Thursday, September 18, 2014




MLK march to honor Dr. Charles A. Dudley

By JR Ortega
Jan. 15, 2014 at 5:01 p.m.
Updated Jan. 14, 2014 at 7:15 p.m.

Dr. Charles A. Dudley

IF YOU GO

•  WHAT: Martin Luther King Jr. Day walk and celebration

• WHEN: 10 a.m. Monday

• WHERE: 1300 block of East Crestwood Drive at Dick's Food Store

• INFO: To learn more, call Sandra Avery at 361-573-4187 or Gary Moses at 361-573-2853.

REFUGIO

• WHAT: Refugio Community Cemetery Association MLK March

• WHEN: 10 a.m. Monday

• WHERE: March begins at Refugio City Hall, 613 Commerce St., and ends at Union Baptist Church, 310 E. King St.

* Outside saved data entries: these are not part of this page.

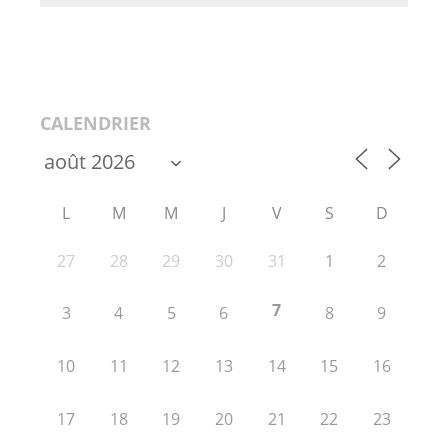
CALENDRIER
L
M
M
J
V
S
D
27
28
29
30
31
1
2
7
3
4
5
6
8
9
10
11
12
13
14
15
16
17
18
19
20
21
22
23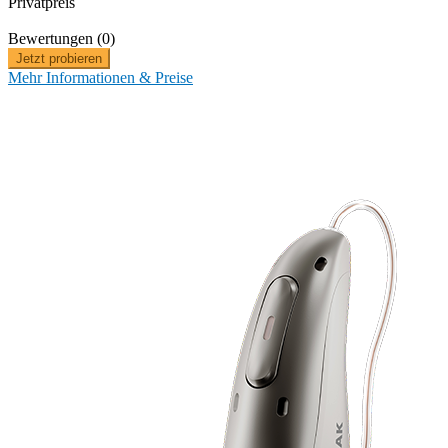
Privatpreis
Bewertungen (0)
Jetzt probieren
Mehr Informationen & Preise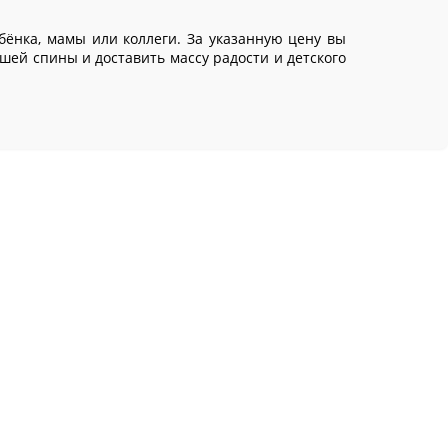
бёнка, мамы или коллеги. За указанную цену вы
ашей спины и доставить массу радости и детского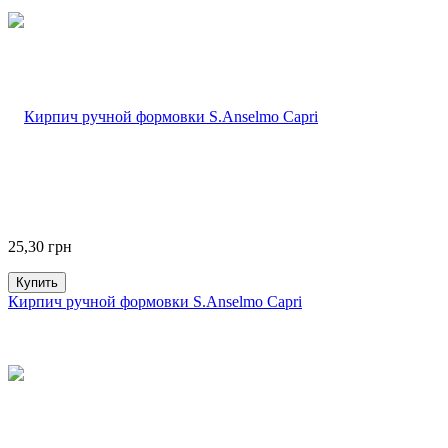
25,30
грн
Купить
Кирпич ручной формовки S.Anselmo Capri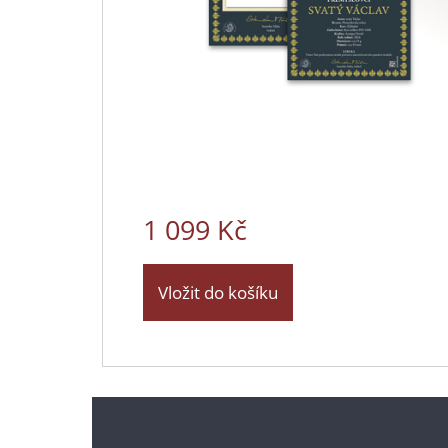
1 099 Kč
Vložit do košíku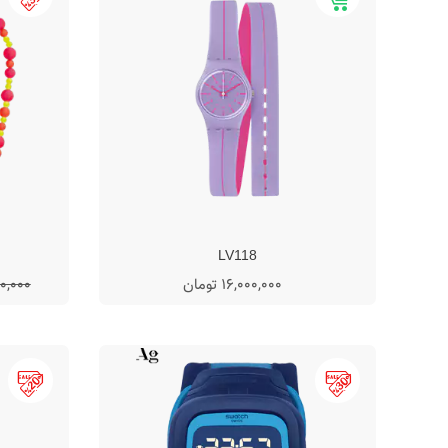
LV118
16,000,000 تومان
,000,000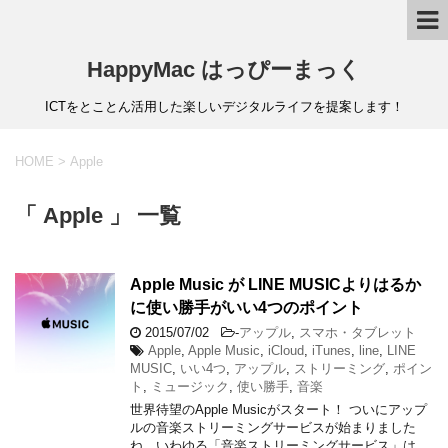
HappyMac はっぴーまっく
ICTをとことん活用した楽しいデジタルライフを提案します！
HOME
>
Apple
「 Apple 」 一覧
Apple Music が LINE MUSICよりはるか
に使い勝手がいい4つのポイント
2015/07/02
-
アップル
,
スマホ・タブレット
Apple
,
Apple Music
,
iCloud
,
iTunes
,
line
,
LINE
MUSIC
,
いい4つ
,
アップル
,
ストリーミング
,
ポイン
ト
,
ミュージック
,
使い勝手
,
音楽
世界待望のApple Musicがスタート！ ついにアップ
ルの音楽ストリーミングサービスが始まりました
ね。いわゆる「音楽ストリーミングサービス」は、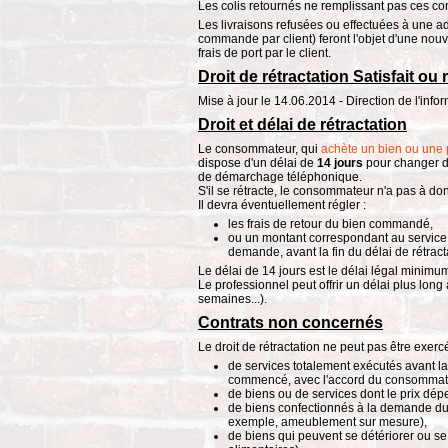
Les colis retournés ne remplissant pas ces con
Les livraisons refusées ou effectuées à une a
commande par client) feront l'objet d'une nou
frais de port par le client.
Droit de rétractation Satisfait o
Mise à jour le 14.06.2014 - Direction de l'info
Droit et délai de rétractation
Le consommateur, qui
achète un bien ou une p
dispose d'un délai de
14 jours
pour changer d'
de démarchage téléphonique.
S'il se rétracte, le consommateur n'a pas à do
Il devra éventuellement régler :
les frais de retour du bien commandé,
ou un montant correspondant au service 
demande, avant la fin du délai de rétract
Le délai de 14 jours est le délai légal minimu
Le professionnel peut offrir un délai plus long 
semaines...).
Contrats non concernés
Le droit de rétractation ne peut pas être exercé
de services totalement exécutés avant la 
commencé, avec l'accord du consommateur
de biens ou de services dont le prix dép
de biens confectionnés à la demande d
exemple, ameublement sur mesure),
de biens qui peuvent se détériorer ou s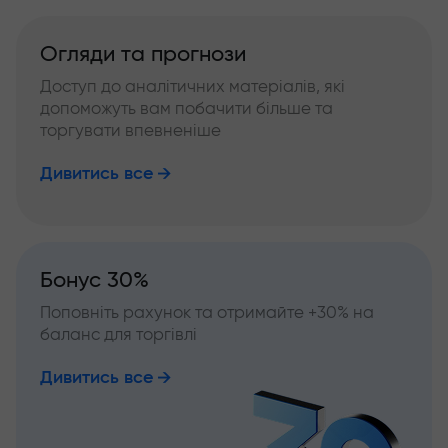
Огляди та прогнози
Доступ до аналітичних матеріалів, які
допоможуть вам побачити більше та
торгувати впевненіше
Дивитись все
Бонус 30%
Поповніть рахунок та отримайте +30% на
баланс для торгівлі
Дивитись все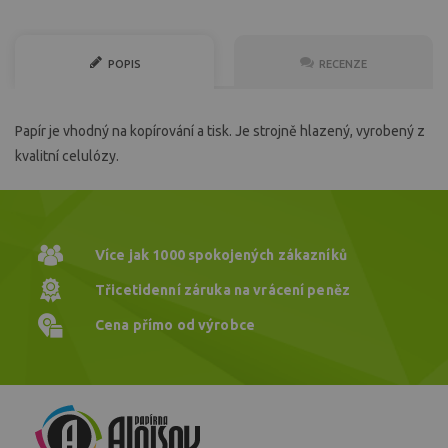
POPIS
RECENZE
Papír je vhodný na kopírování a tisk. Je strojně hlazený, vyrobený z
kvalitní celulózy.
Více jak 1000
spokojených zákazníků
Třicetidenní záruka
na vrácení peněz
Cena přímo
od výrobce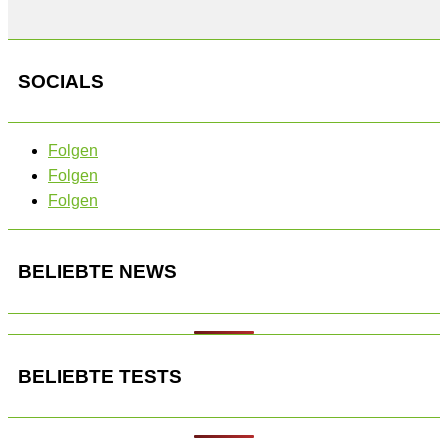
SOCIALS
Folgen
Folgen
Folgen
BELIEBTE NEWS
BELIEBTE TESTS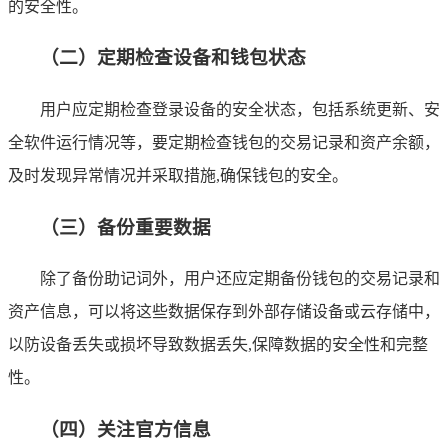
的安全性。
（二）定期检查设备和钱包状态
用户应定期检查登录设备的安全状态，包括系统更新、安
全软件运行情况等，要定期检查钱包的交易记录和资产余额，
及时发现异常情况并采取措施,确保钱包的安全。
（三）备份重要数据
除了备份助记词外，用户还应定期备份钱包的交易记录和
资产信息，可以将这些数据保存到外部存储设备或云存储中，
以防设备丢失或损坏导致数据丢失,保障数据的安全性和完整
性。
（四）关注官方信息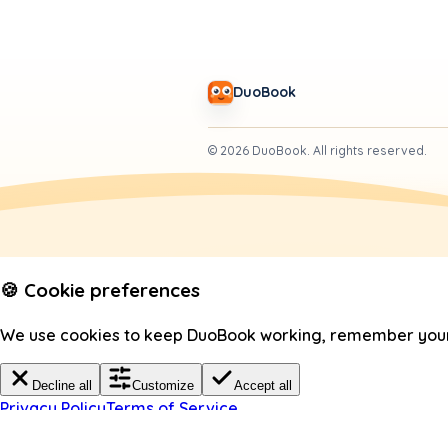
DuoBook
©
2026
DuoBook.
All rights reserved.
🍪 Cookie preferences
We use cookies to keep DuoBook working, remember your c
Decline all
Customize
Accept all
Privacy Policy
Terms of Service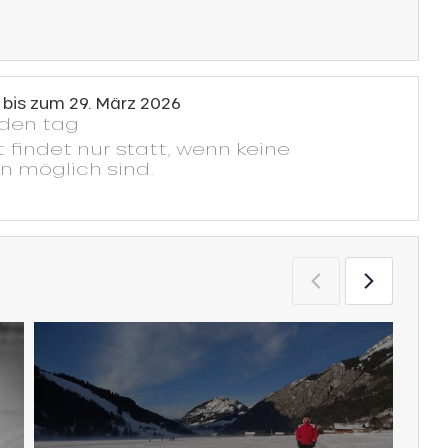
bis zum
29. März 2026
eden tag
t findet nur statt, wenn keine
n möglich sind.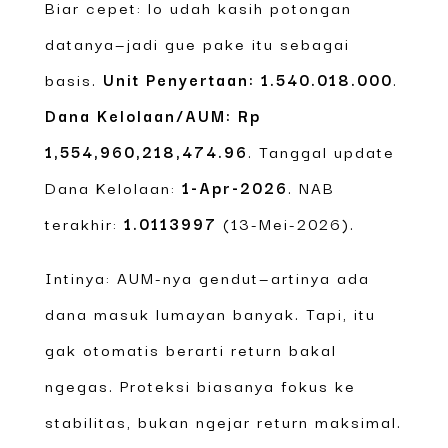
Biar cepet: lo udah kasih potongan
datanya—jadi gue pake itu sebagai
basis.
Unit Penyertaan: 1.540.018.000
.
Dana Kelolaan/AUM: Rp
1,554,960,218,474.96
. Tanggal update
Dana Kelolaan:
1-Apr-2026
. NAB
terakhir:
1.0113997
(13-Mei-2026).
Intinya: AUM-nya gendut—artinya ada
dana masuk lumayan banyak. Tapi, itu
gak otomatis berarti return bakal
ngegas. Proteksi biasanya fokus ke
stabilitas, bukan ngejar return maksimal.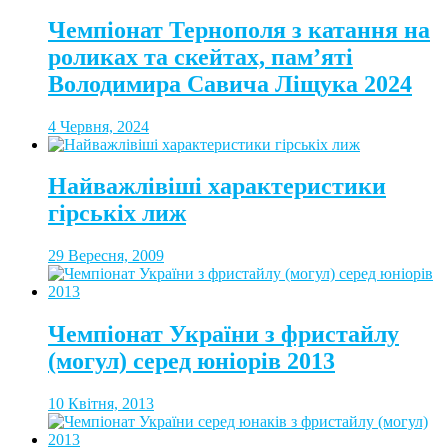
Чемпіонат Тернополя з катання на
роликах та скейтах, пам’яті
Володимира Савича Ліщука 2024
4 Червня, 2024
Найважлівіші характеристики
гірськіх лиж
29 Вересня, 2009
Чемпіонат України з фристайлу
(могул) серед юніорів 2013
10 Квітня, 2013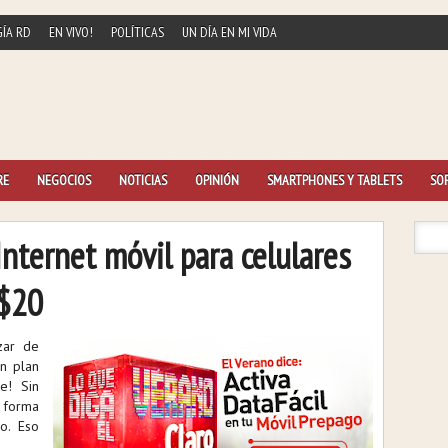
ÍA RD
EN VIVO!
POLÍTICAS
UN DÍA EN MI VIDA
RE
NEGOCIOS
NOTICIAS
OPINIÓN
SMARTPHONES Y TABLETS
SO
Internet móvil para celulares
D$20
zar de
un plan
le! Sin
 forma
o. Eso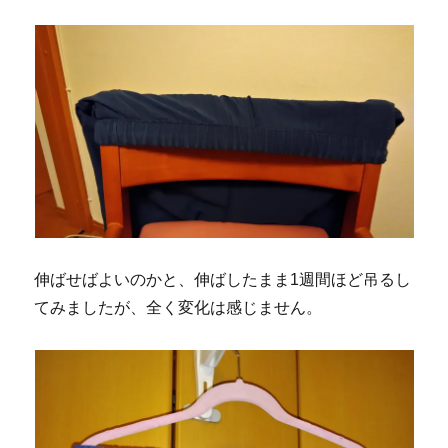
伸ばせばよいのかと、伸ばしたまま1週間ほど吊るし
てみましたが、全く変化は感じません。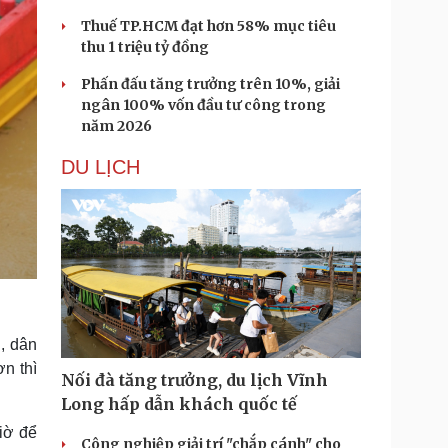
Thuế TP.HCM đạt hơn 58% mục tiêu
thu 1 triệu tỷ đồng
Phấn đấu tăng trưởng trên 10%, giải
ngân 100% vốn đầu tư công trong
năm 2026
DU LỊCH
, dân
n thì
Nối đà tăng trưởng, du lịch Vĩnh
Long hấp dẫn khách quốc tế
giờ để
Công nghiệp giải trí "chắp cánh" cho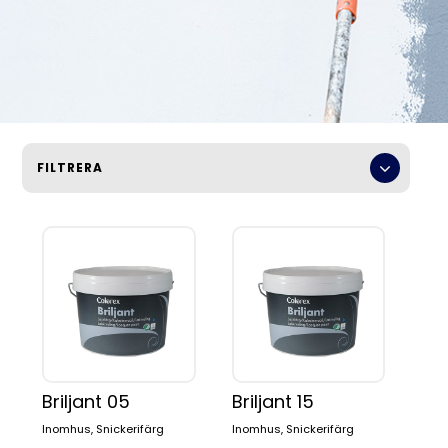
FILTRERA
Briljant 05
Briljant 15
Inomhus, Snickerifärg
Inomhus, Snickerifärg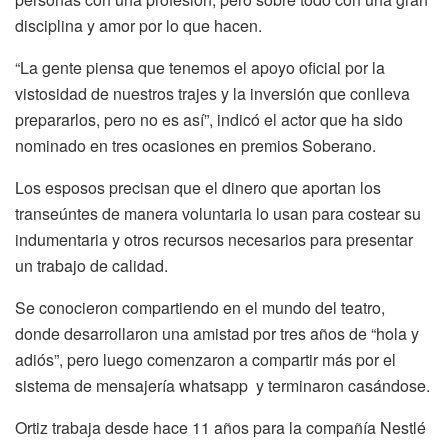
disciplina y amor por lo que hacen.
“La gente piensa que tenemos el apoyo oficial por la
vistosidad de nuestros trajes y la inversión que conlleva
prepararlos, pero no es así”, indicó el actor que ha sido
nominado en tres ocasiones en premios Soberano.
Los esposos precisan que el dinero que aportan los
transeúntes de manera voluntaria lo usan para costear su
indumentaria y otros recursos necesarios para presentar
un trabajo de calidad.
Se conocieron compartiendo en el mundo del teatro,
donde desarrollaron una amistad por tres años de “hola y
adiós”, pero luego comenzaron a compartir más por el
sistema de mensajería whatsapp y terminaron casándose.
Ortiz trabaja desde hace 11 años para la compañía Nestlé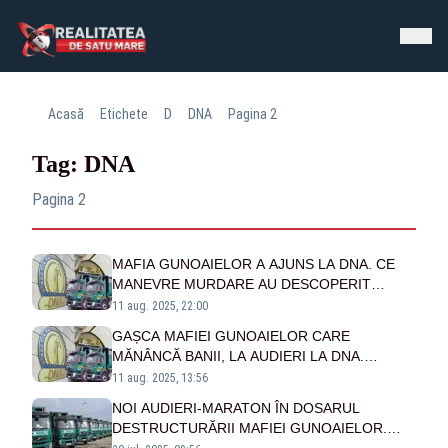
Acasă
Etichete
D
DNA
Pagina 2
Tag: DNA
Pagina 2
MAFIA GUNOAIELOR A AJUNS LA DNA. CE
MANEVRE MURDARE AU DESCOPERIT
PROCURORII ANTICORUPȚIE
11 aug. 2025, 22:00
GAȘCA MAFIEI GUNOAIELOR CARE
MĂNÂNCĂ BANII, LA AUDIERI LA DNA.
”CARACATIȚA” ROMPREST NU ÎȘI IA MÂINILE
11 aug. 2025, 13:56
DE PE REALITATEA PLUS
NOI AUDIERI-MARATON ÎN DOSARUL
DESTRUCTURĂRII MAFIEI GUNOAIELOR.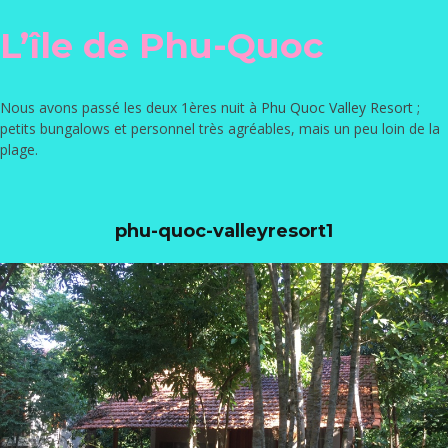
L’île de Phu-Quoc
Nous avons passé les deux 1ères nuit à
Phu Quoc Valley Resort
;
petits bungalows et personnel très agréables, mais un peu loin de la
plage.
phu-quoc-valleyresort1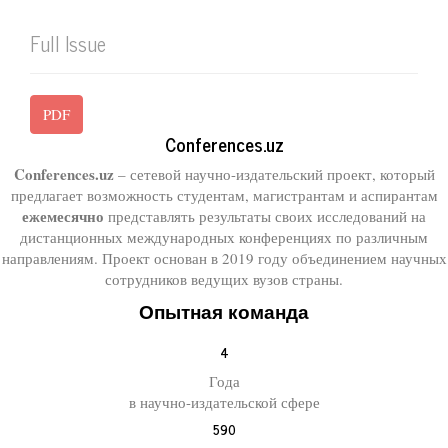
Full Issue
PDF
Conferences.uz
Conferences.uz
– сетевой научно-издательский проект, который
предлагает возможность студентам, магистрантам и аспирантам
ежемесячно
представлять результаты своих исследований на
дистанционных международных конференциях по различным
направлениям. Проект основан в 2019 году объединением научных
сотрудников ведущих вузов страны.
Опытная команда
4
Года
в научно-издательской сфере
590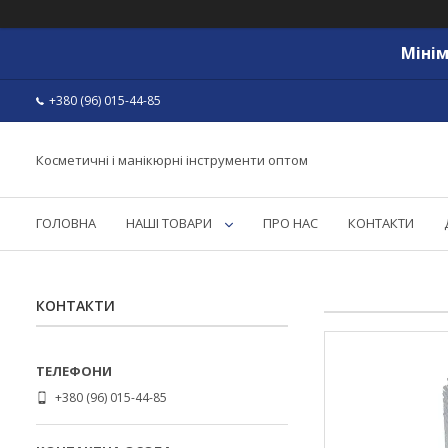
Мінім
+380 (96) 015-44-85
Косметичні і манікюрні інструменти оптом
ГОЛОВНА
НАШІ ТОВАРИ
ПРО НАС
КОНТАКТИ
КОНТАКТИ
+380 (96) 015-44-85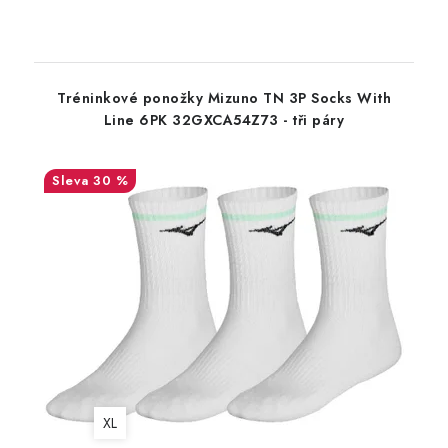
Tréninkové ponožky Mizuno TN 3P Socks With
Line 6PK 32GXCA54Z73 - tři páry
30 %
XL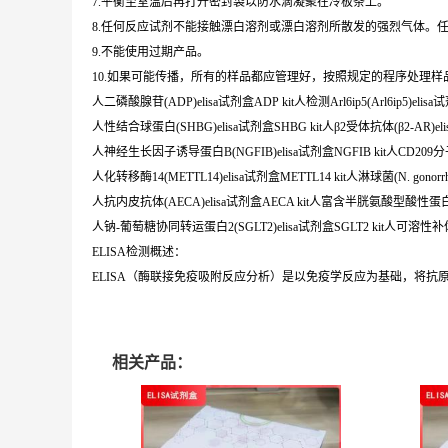
7.平衡至室温后再打开密封袋以防水滴凝聚在冷板条上。
8.任何反应试剂不能接触漂白溶剂或漂白溶剂所散发的强烈气体。
9.不能使用过期产品。
10.如果可能传播，所有的样品都应管理好，按照规定的程序处理样
人二磷酸腺苷(ADP)elisa试剂盒ADP kit人检测Arl6ip5(Arl6ip5)elisa试剂盒
人性结合球蛋白(SHBG)elisa试剂盒SHBG kit人β2受体抗体(β2-AR)elis
人神经生长因子诱导蛋白B(NGFIB)elisa试剂盒NGFIB kit人CD209分子(CD
人化转移酶14(METTL14)elisa试剂盒METTL14 kit人淋球菌(N. gonorrhoeae
人抗内皮抗体(AECA)elisa试剂盒AECA kit人富含半胱氨酸型酸性蛋白(SPA
人钠-葡萄糖协同转运蛋白2(SGLT2)elisa试剂盒SGLT2 kit人可溶性补体产物S
ELISA检测概述：
ELISA（酶联接免疫吸附反应分析）是以免疫学反应为基础，将
相关产品：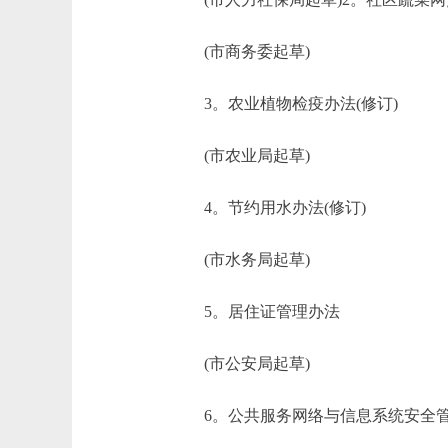
(市商务委起草)
3。农业植物检疫办法(修订)
(市农业局起草)
4。节约用水办法(修订)
(市水务局起草)
5。居住证管理办法
(市公安局起草)
6。公共服务网络与信息系统安全管理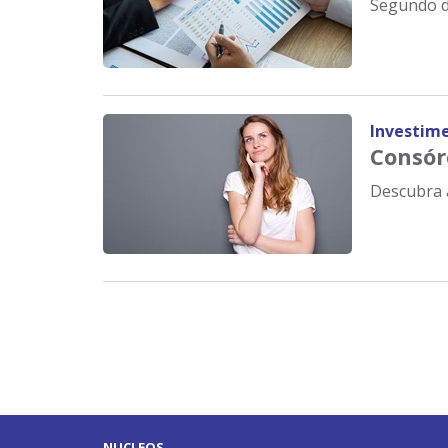
Segundo da
Investim
Consór
Descubra a
NUCLEOS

•  INFO: Celebration ends with singing and praise at Union Baptist Church. For more information, call 361-526-4228.

Sandra Avery said she hopes to see a big turnout at this year's Martin Luther King Jr. Day walk and celebration.

On Monday, the walk will not only celebrate Martin Luther King Jr.'s efforts for equality but also the efforts of the late Victoria resident Dr. Charles A. Dudley.

Dudley was one of Victoria's first black physicians. One of Victoria's elementary schools is named in his honor.

"This has been long overdue," she said of Dudley's honoring. "We should have done this a long time ago."

Avery, the founder and president of the Old Landmark Committee, said the walk has always had a nice turnout, but she would like to see more of the community get involved.

For the most part, Avery said, the walk has stayed the same, starting at 10 a.m. in the 1300 block of East Crestwood Drive, near Dick’s Food Store, and ending at Our Saviour's Lutheran Church, 4102 N. Ben Jordan St.

The true celebration will begin at the church, where Avery said there will be a variety of guests from the community speaking about the prominence of the civil rights movement.

Attorney G.P. Hardy of the Hardy McKenzie Law Firm will speak about Nelson Mandela, and several other speakers, including pastors from area churches, will speak about Dudley and King.

Also performing skits in the celebration will be several students from Dudley, Shields and F.W. Gross elementary schools, Avery said.

The youths, Avery said, are her favorite part of the celebration. Seeing them gives her hope that King's message will continue to live on for generations to come.

"I like to see the crowds go, and I love to see the kids go," she said. "I just hope it will be bigger this year."